# Upper Provo Fire



## teledan (May 20, 2019)

Anyone know what the status of the Upper Provo Fire is? Are roads still closed and if so which ones?


----------



## Catherder (Aug 2, 2008)

Just got back from the area. The Murdock Basin road is closed and guarded by a ranger stationed at the entrance. As far as I could tell, no other areas were closed. 

TBH, I couldn't see very much smoke but the air was a little hazy.


----------



## Bax* (Dec 14, 2008)

Catherder said:


> Just got back from the area. The Murdock Basin road is closed and guarded by a ranger stationed at the entrance. As far as I could tell, no other areas were closed.
> 
> TBH, I couldn't see very much smoke but the air was a little hazy.


Same story here. Not quite sure where the fire is or how big it is as a result


----------



## Critter (Mar 20, 2010)

It must not be much and is being handled locally.

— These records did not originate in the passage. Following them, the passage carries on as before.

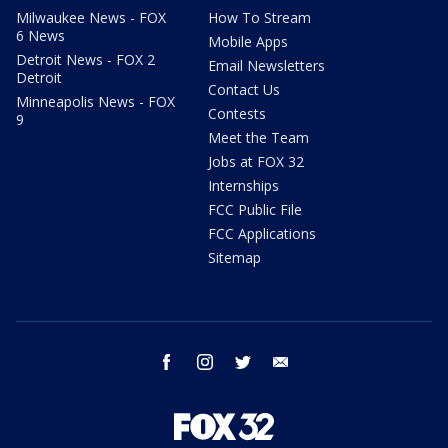
Milwaukee News - FOX
How To Stream
6 News
Mobile Apps
Detroit News - FOX 2
Email Newsletters
Detroit
Contact Us
Minneapolis News - FOX
Contests
9
Meet the Team
Jobs at FOX 32
Internships
FCC Public File
FCC Applications
Sitemap
facebook
instagram
twitter
email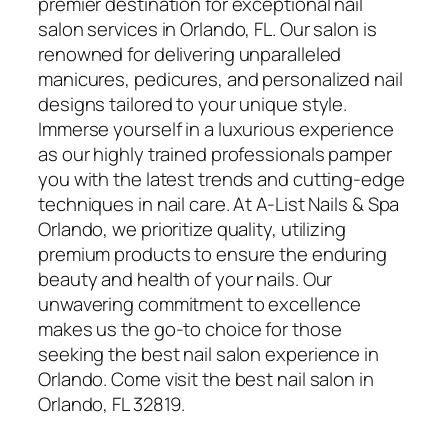
premier destination for exceptional nail
salon services in Orlando, FL. Our salon is
renowned for delivering unparalleled
manicures, pedicures, and personalized nail
designs tailored to your unique style.
Immerse yourself in a luxurious experience
as our highly trained professionals pamper
you with the latest trends and cutting-edge
techniques in nail care. At A-List Nails & Spa
Orlando, we prioritize quality, utilizing
premium products to ensure the enduring
beauty and health of your nails. Our
unwavering commitment to excellence
makes us the go-to choice for those
seeking the best nail salon experience in
Orlando. Come visit the best nail salon in
Orlando, FL 32819.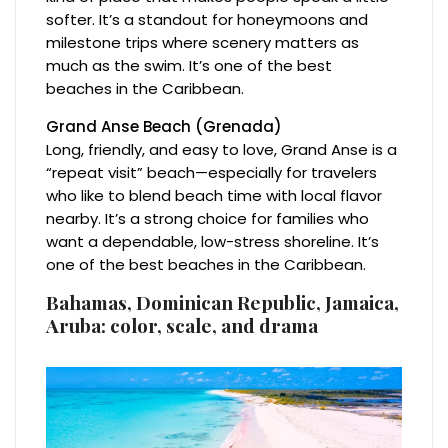
softer. It’s a standout for honeymoons and
milestone trips where scenery matters as
much as the swim. It’s one of the best
beaches in the Caribbean.
Grand Anse Beach (Grenada)
Long, friendly, and easy to love, Grand Anse is a
“repeat visit” beach—especially for travelers
who like to blend beach time with local flavor
nearby. It’s a strong choice for families who
want a dependable, low-stress shoreline. It’s
one of the best beaches in the Caribbean.
Bahamas, Dominican Republic, Jamaica,
Aruba: color, scale, and drama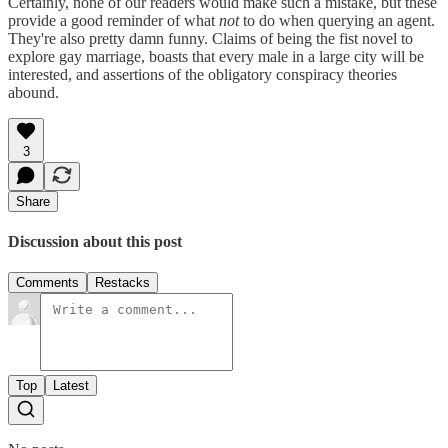
Certainly, none of our readers would make such a mistake, but these
provide a good reminder of what
not
to do when querying an agent.
They're also pretty damn funny. Claims of being the fist novel to
explore gay marriage, boasts that every male in a large city will be
interested, and assertions of the obligatory conspiracy theories
abound.
3
Share
Discussion about this post
Comments
Restacks
Top
Latest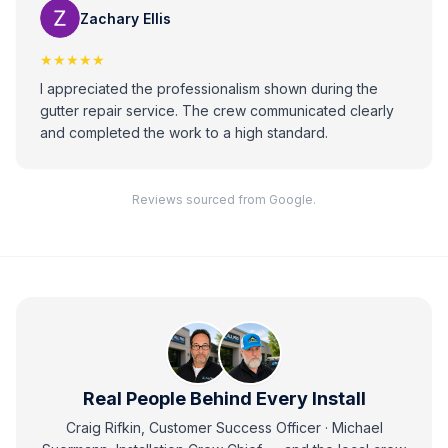
Zachary Ellis
★★★★★
I appreciated the professionalism shown during the
gutter repair service. The crew communicated clearly
and completed the work to a high standard.
Reviews sourced from Google.
Real People Behind Every Install
Craig Rifkin, Customer Success Officer · Michael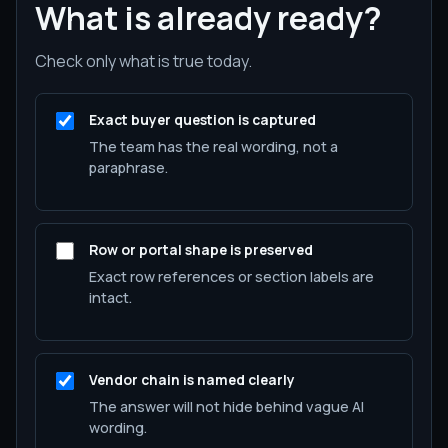
What is already ready?
Check only what is true today.
Exact buyer question is captured
The team has the real wording, not a
paraphrase.
Row or portal shape is preserved
Exact row references or section labels are
intact.
Vendor chain is named clearly
The answer will not hide behind vague AI
wording.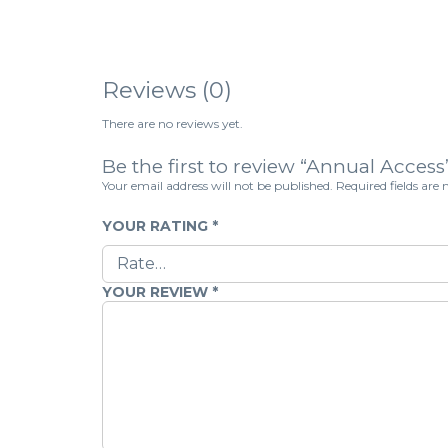
Reviews (0)
There are no reviews yet.
Be the first to review “Annual Access
Your email address will not be published.
Required fields ar
YOUR RATING
*
YOUR REVIEW
*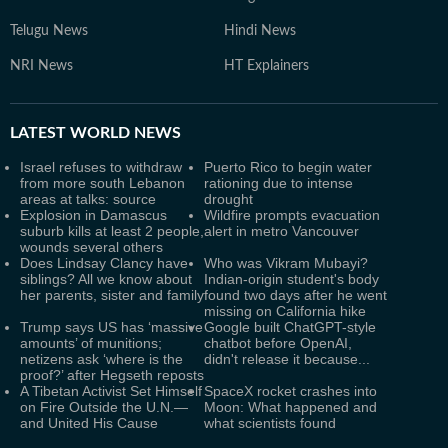
Telugu News
Hindi News
NRI News
HT Explainers
LATEST
WORLD NEWS
Israel refuses to withdraw
Puerto Rico to begin water
from more south Lebanon
rationing due to intense
areas at talks: source
drought
Explosion in Damascus
Wildfire prompts evacuation
suburb kills at least 2 people,
alert in metro Vancouver
wounds several others
Does Lindsay Clancy have
Who was Vikram Mubayi?
siblings? All we know about
Indian-origin student's body
her parents, sister and family
found two days after he went
missing on California hike
Trump says US has ‘massive
Google built ChatGPT-style
amounts’ of munitions;
chatbot before OpenAI,
netizens ask ‘where is the
didn't release it because...
proof?’ after Hegseth reposts
A Tibetan Activist Set Himself
SpaceX rocket crashes into
on Fire Outside the U.N.—
Moon: What happened and
and United His Cause
what scientists found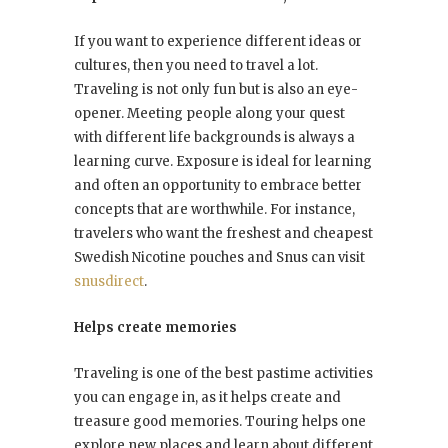
If you want to experience different ideas or
cultures, then you need to travel a lot.
Traveling is not only fun but is also an eye-
opener. Meeting people along your quest
with different life backgrounds is always a
learning curve. Exposure is ideal for learning
and often an opportunity to embrace better
concepts that are worthwhile. For instance,
travelers who want the freshest and cheapest
Swedish Nicotine pouches and Snus can visit
snusdirect
.
Helps create memories
Traveling is one of the best pastime activities
you can engage in, as it helps create and
treasure good memories. Touring helps one
explore new places and learn about different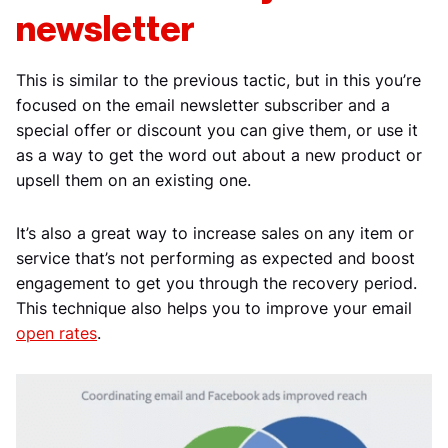
newsletter
This is similar to the previous tactic, but in this you’re
focused on the email newsletter subscriber and a
special offer or discount you can give them, or use it
as a way to get the word out about a new product or
upsell them on an existing one.
It’s also a great way to increase sales on any item or
service that’s not performing as expected and boost
engagement to get you through the recovery period.
This technique also helps you to improve your email
open rates
.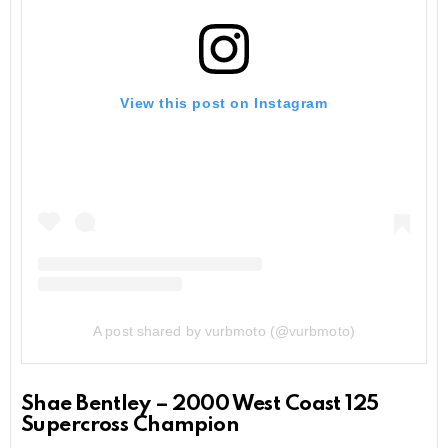
View this post on Instagram
A post shared by vurbmoto (@vurbmoto)
Shae Bentley – 2000 West Coast 125
Supercross Champion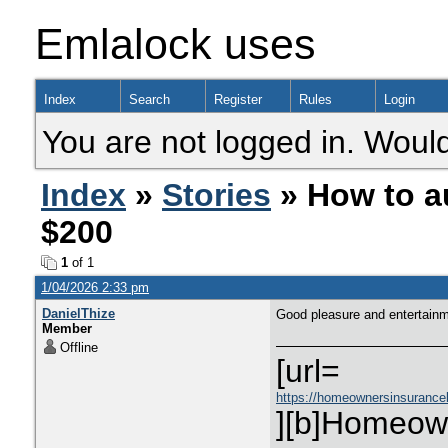
Emlalock uses
Index
Search
Register
Rules
Login
You are not logged in. Would
Index
»
Stories
» How to a
$200
1
of 1
1/04/2026 2:33 pm
DanielThize
Good pleasure and entertain
Member
Offline
[url=
https://homeownersinsurance
][b]Homeown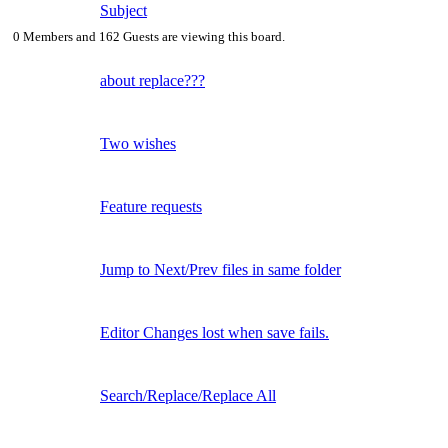
Subject
0 Members and 162 Guests are viewing this board.
about replace???
Two wishes
Feature requests
Jump to Next/Prev files in same folder
Editor Changes lost when save fails.
Search/Replace/Replace All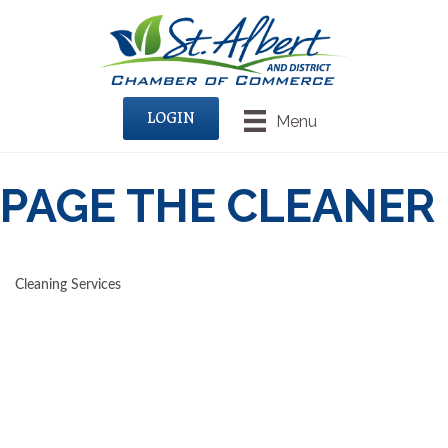
LOGIN
Menu
PAGE THE CLEANER
Cleaning Services
CATEGORIES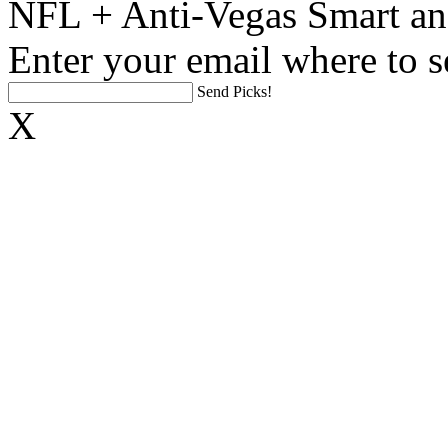
NFL + Anti-Vegas Smart an
Enter your email where to s
Send Picks!
X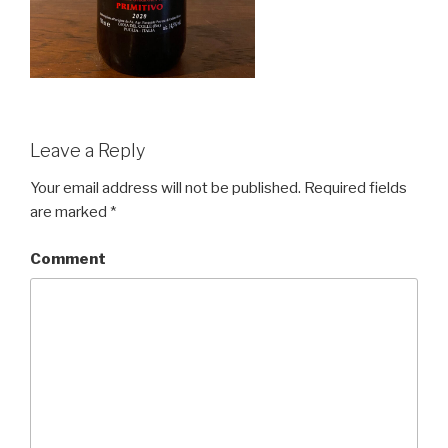
Leave a Reply
Your email address will not be published.
Required fields
are marked
*
Comment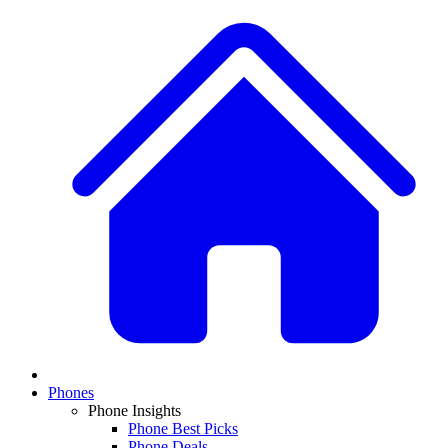
Phones
Phone Insights
Phone Best Picks
Phone Deals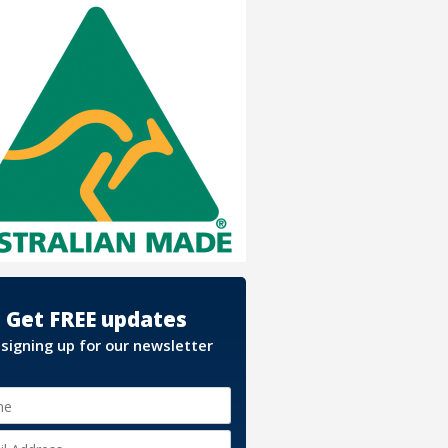
Get FREE updates
 signing up for our newsletter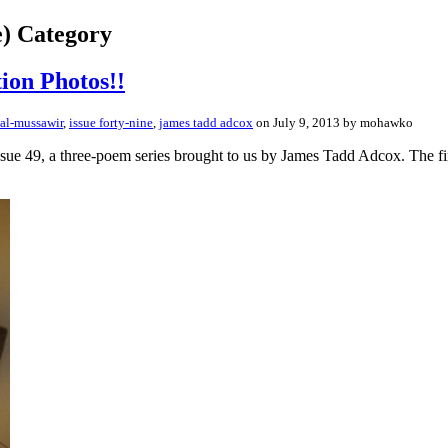
e) Category
ion Photos!!
 al-mussawir
,
issue forty-nine
,
james tadd adcox
on July 9, 2013 by mohawko
m Issue 49, a three-poem series brought to us by James Tadd Adcox. The 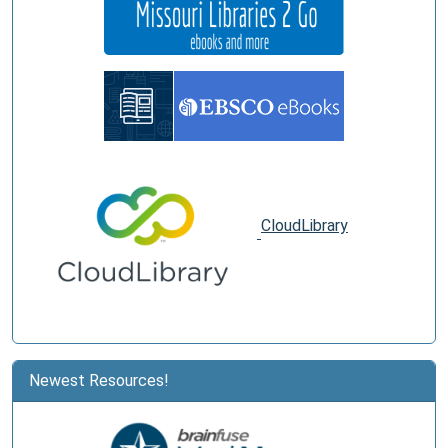
CloudLibrary
Newest Resources!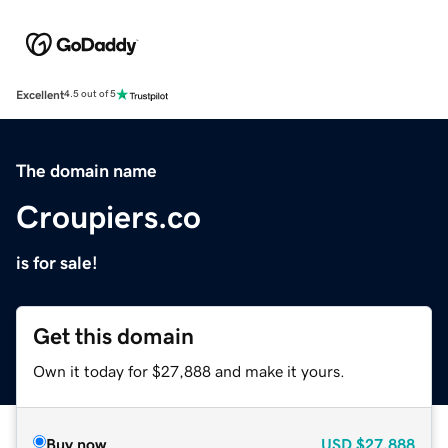
Excellent
4.5 out of 5
The domain name
Croupiers.co
is for sale!
Get this domain
Own it today for $27,888 and make it yours.
Buy now
USD
$27,888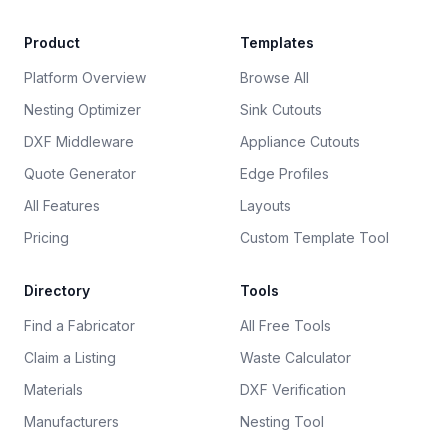
Product
Templates
Platform Overview
Browse All
Nesting Optimizer
Sink Cutouts
DXF Middleware
Appliance Cutouts
Quote Generator
Edge Profiles
All Features
Layouts
Pricing
Custom Template Tool
Directory
Tools
Find a Fabricator
All Free Tools
Claim a Listing
Waste Calculator
Materials
DXF Verification
Manufacturers
Nesting Tool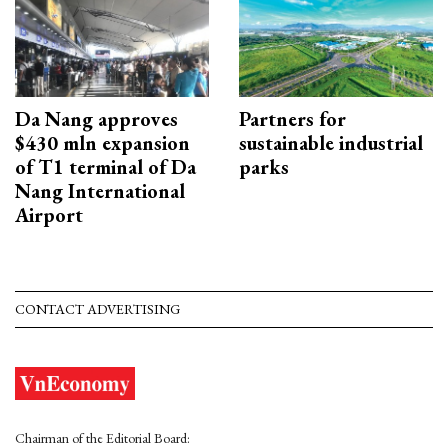
Da Nang approves
Partners for
$430 mln expansion
sustainable industrial
of T1 terminal of Da
parks
Nang International
Airport
CONTACT ADVERTISING
Chairman of the Editorial Board: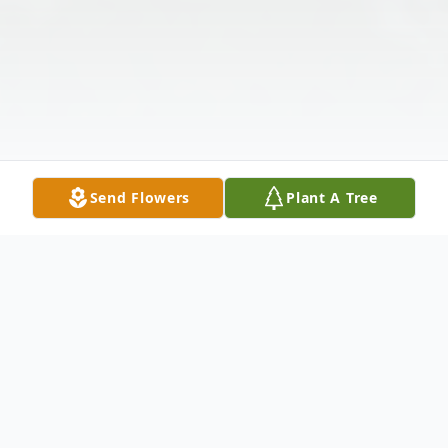
Send Flowers
Plant A Tree
Obituary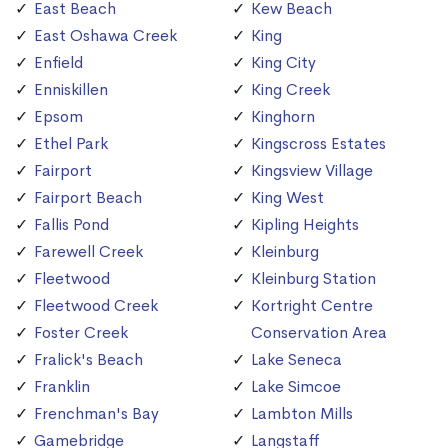
East Beach
Kew Beach
East Oshawa Creek
King
Enfield
King City
Enniskillen
King Creek
Epsom
Kinghorn
Ethel Park
Kingscross Estates
Fairport
Kingsview Village
Fairport Beach
King West
Fallis Pond
Kipling Heights
Farewell Creek
Kleinburg
Fleetwood
Kleinburg Station
Fleetwood Creek
Kortright Centre
Foster Creek
Conservation Area
Fralick's Beach
Lake Seneca
Franklin
Lake Simcoe
Frenchman's Bay
Lambton Mills
Gamebridge
Langstaff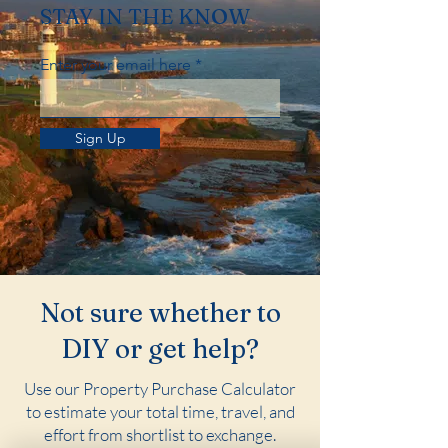
STAY IN THE KNOW
Enter your email here
Sign Up
Not sure whether to
DIY or get help?
Use our Property Purchase Calculator
to estimate your total time, travel, and
effort from shortlist to exchange.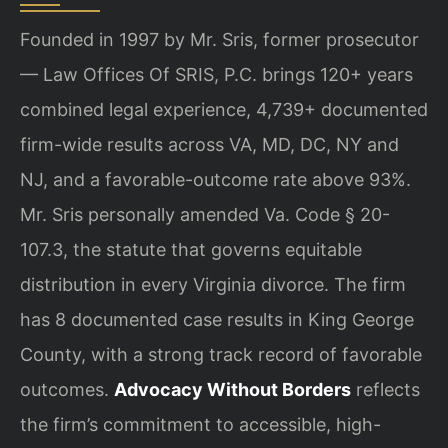
Founded in 1997 by Mr. Sris, former prosecutor
— Law Offices Of SRIS, P.C. brings 120+ years
combined legal experience, 4,739+ documented
firm-wide results across VA, MD, DC, NY and
NJ, and a favorable-outcome rate above 93%.
Mr. Sris personally amended Va. Code § 20-
107.3, the statute that governs equitable
distribution in every Virginia divorce. The firm
has 8 documented case results in King George
County, with a strong track record of favorable
outcomes.
Advocacy Without Borders
reflects
the firm’s commitment to accessible, high-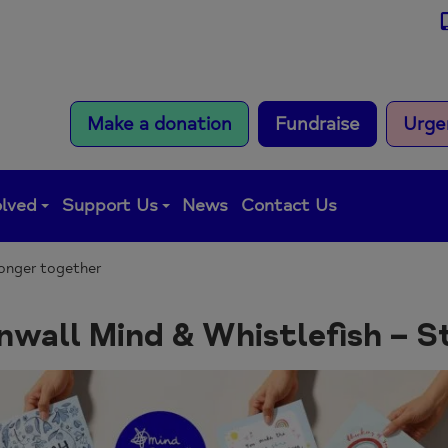
Make a donation
Fundraise
Urge
olved
Support Us
News
Contact Us
ronger together
nwall Mind & Whistlefish – S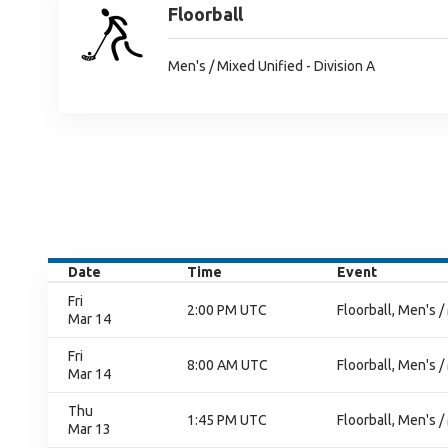
Floorball
Men's / Mixed Unified - Division A
Date
Time
Event
Fri
2:00 PM UTC
Floorball, Men's /
Mar 14
Fri
8:00 AM UTC
Floorball, Men's /
Mar 14
Thu
1:45 PM UTC
Floorball, Men's /
Mar 13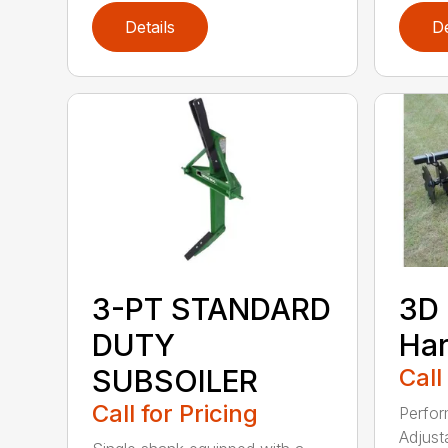
Details
De
3-PT STANDARD
3D 
DUTY
Ha
SUBSOILER
Call
Call for Pricing
Perfor
Adjust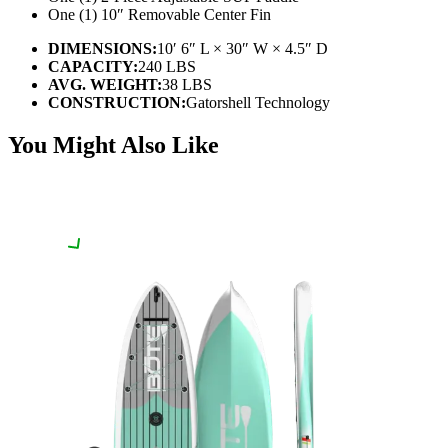
One (1) 10″ Removable Center Fin
DIMENSIONS:
10′ 6″ L × 30″ W × 4.5″ D
CAPACITY:
240 LBS
AVG. WEIGHT:
38 LBS
CONSTRUCTION:
Gatorshell Technology
You Might Also Like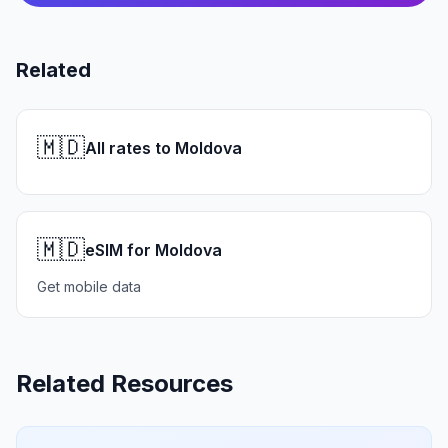
Related
🇲🇩
All rates to Moldova
🇲🇩
eSIM for Moldova
Get mobile data
Related Resources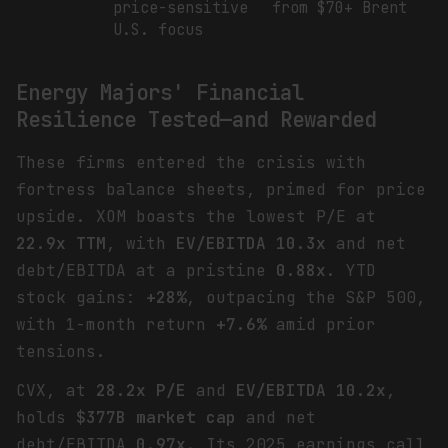
price-sensitive
from $70+ Brent
U.S. focus
Energy Majors' Financial
Resilience Tested—and Rewarded
These firms entered the crisis with
fortress balance sheets, primed for price
upside. XOM boasts the lowest P/E at
22.9x TTM
, with
EV/EBITDA 10.3x
and net
debt/EBITDA at a pristine
0.88x
. YTD
stock gains:
+28%
, outpacing the S&P 500,
with 1-month return
+7.6%
amid prior
tensions.
CVX, at
28.2x P/E
and
EV/EBITDA 10.2x
,
holds
$377B market cap
and net
debt/EBITDA
0.97x
. Its 2025 earnings call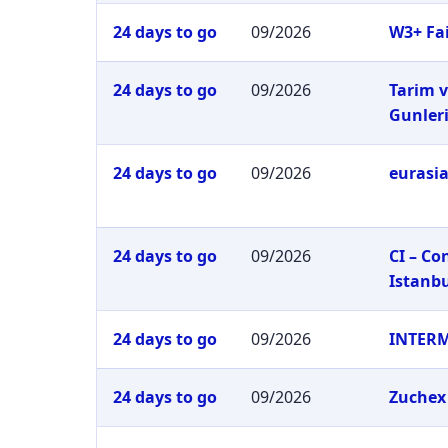
24 days to go
09/2026
W3+ Fai
24 days to go
09/2026
Tarim v
Gunler
24 days to go
09/2026
eurasia
24 days to go
09/2026
CI – C
Istanb
24 days to go
09/2026
INTER
24 days to go
09/2026
Zuchex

It isn't even on the IncWeb site for fires.

https://inciweb.nwcg.gov/


----------



## backcountry (May 19, 2016)

84% contained, investigation pointing towards human caused. Only 480 acres.

https://utahfireinfo.gov/2020/08/10/upper-provo-wildfire-august-10-2020/


----------



## APD (Nov 16, 2008)

i was there around the time it got reported and saw the smoke column rise. no lightning strikes around that time and lots of bubbas in the area as usual. 

the type 3 team moved out a few days ago but there are still some resources around. the NUT regs were here until yesterday mopping up but appear to have timed out and hit their RnR days. broadhead meadows and over close to pyramid lake is where the burn scar is. the link above is 4 days old and i'd guess most of those resources listed have demobilized or moved on to other fires. 

as for access, i think as catheder mentioned, the main road was still closed. smoke has not been an issue for about a week. even then, it was pretty mild.


----------



## backcountry (May 19, 2016)

Thanks for that correction, my brain is mush. Does sound like they were preparing to change teams this past Tuesday.

Always sad to hear about fires in that area.


----------



## teledan (May 20, 2019)

Thanks guys, I was at Pyramid Lake about a week before the fire and was hoping the road would be open by next weekend. Keeping my fingers crossed!


----------



## APD (Nov 16, 2008)

well, at least the type 4 team was there when the norway flat fire started today. having a piece of the infrastructure in place helped them get on this one quick. it was literally in front of the IC post and within 2 miles. 

vehicle parked on dry vegetation is what i was told.


----------